Mais lorsqu’on cherche du travail dans le monde de la finance ou de l’industrie, ce n’est pas dans ces deux villes qu’il faut aller: le business, au Brésil, est à Sao Paulo.
Dangereuse la nuit, banale le jour, Sao Paulo est une ville immense autour de laquelle se développent toujours de nouvelles activités. Beaucoup de gens, au pas svelte, parcourent la rue Paulista: parmi eux il y a Emerson, une personne qu’on ne remarque pas dans la foule.
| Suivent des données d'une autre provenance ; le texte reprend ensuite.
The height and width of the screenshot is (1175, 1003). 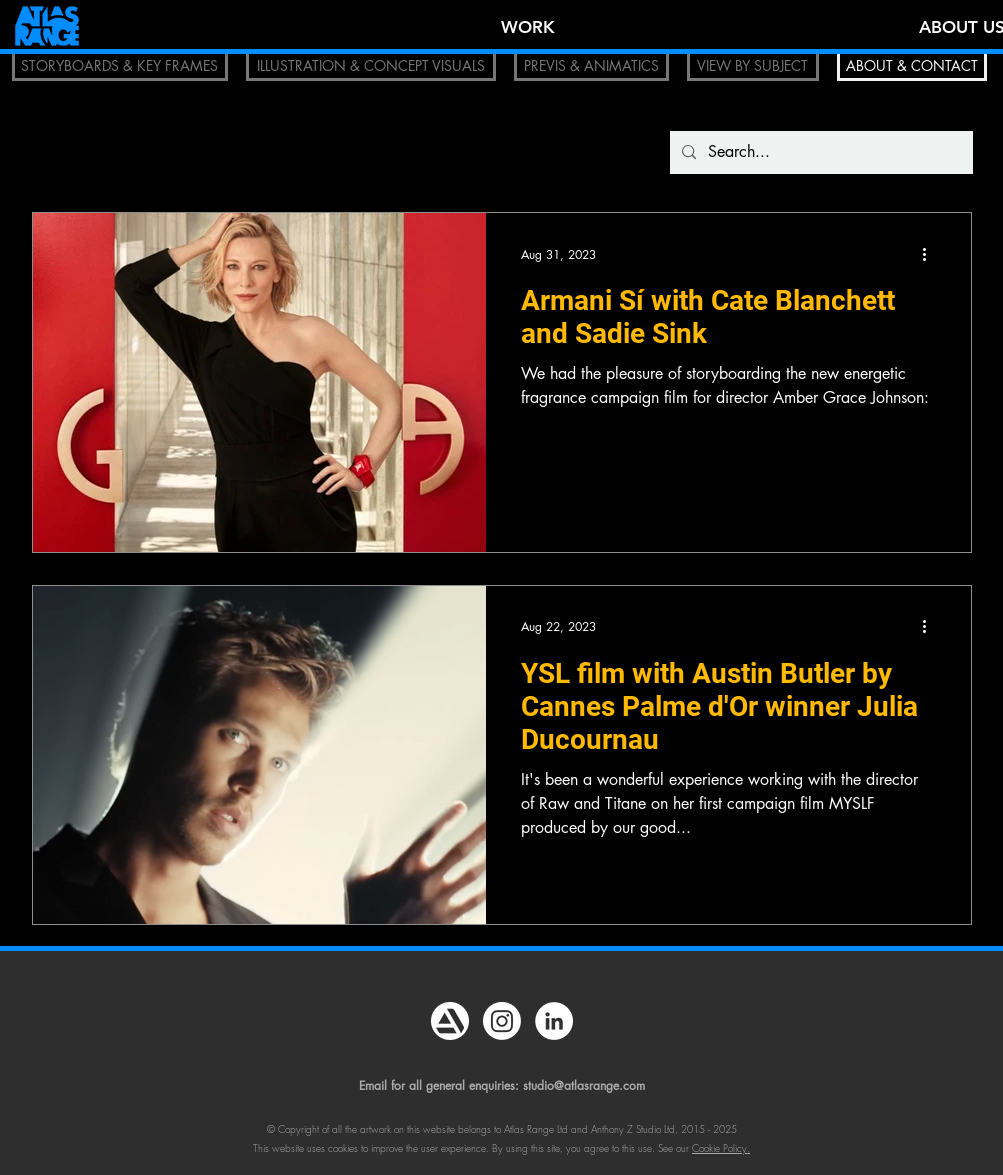 I want to click on [LinkedIn], so click(x=554, y=1021).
Certainement pas brillant, plutôt banal, modeste, simple. Mais Emerson, à son travail il y tient: celui-ci le fait sentir utile et lui permet de faire vivre sa famille de manière honorable. C’est un manager dans la quarantaine, heureux de ce qu’il fait, sans beaucoup d’ambitions. Mais qui ne renonce pas à ce à quoi il a droit. On lui a appris qu’il faut travailler et gagner sa vie, et que, quand vous travaillez dur, vous avez droit au respect et à un salaire équitable.
Emerson a été placé à la tête de l’une des nombreuses agences de son groupe à São Paulo. C’est une agence avec une base de clients suffisamment stable, des gens de la région, qui vont à cette agence depuis des lustres.
La croissance économique au Brésil est importante, et tout le monde veut en profiter, personne ne veut rester exclu. Le groupe d’Emerson a une des meilleures côtes sur le marché: il a une image à défendre et des intérêts à assurer aux actionnaires. Si la croissance du pays est de 5% par an, les actionnaires en demandent 8. Et pour leur donner les 8%, il faut innover, prendre des risques, changer, se développer, s’agrandir. Il devient nécessaire de transformer les petites agences, offrir de nouveaux services, faire naitre de nouveaux besoins, conquérir de nouveaux clients. Les gens du marketing sont au centre de ces actions de transformation, dans tous les secteurs d’activité.
Même dans le groupe d’Emerson le marketing travaille dur: en quelques mois une nouvelle stratégie est décidée, approuvée, communiquée aux différents responsables d’agence. Tout se déroule à une vitesse impressionnante.
Le Plan Marketing vient juste d’être terminé qu’on envoie les ouvriers à « relooker » les locaux et on démarre à travers tout le pays les communications sur les nouveaux services offerts par le groupe.
En quelques semaines, l’agence d’Emerson est totalement transformée: plus grande et moderne, elle offre de nouveaux services et attire beaucoup plus de gens.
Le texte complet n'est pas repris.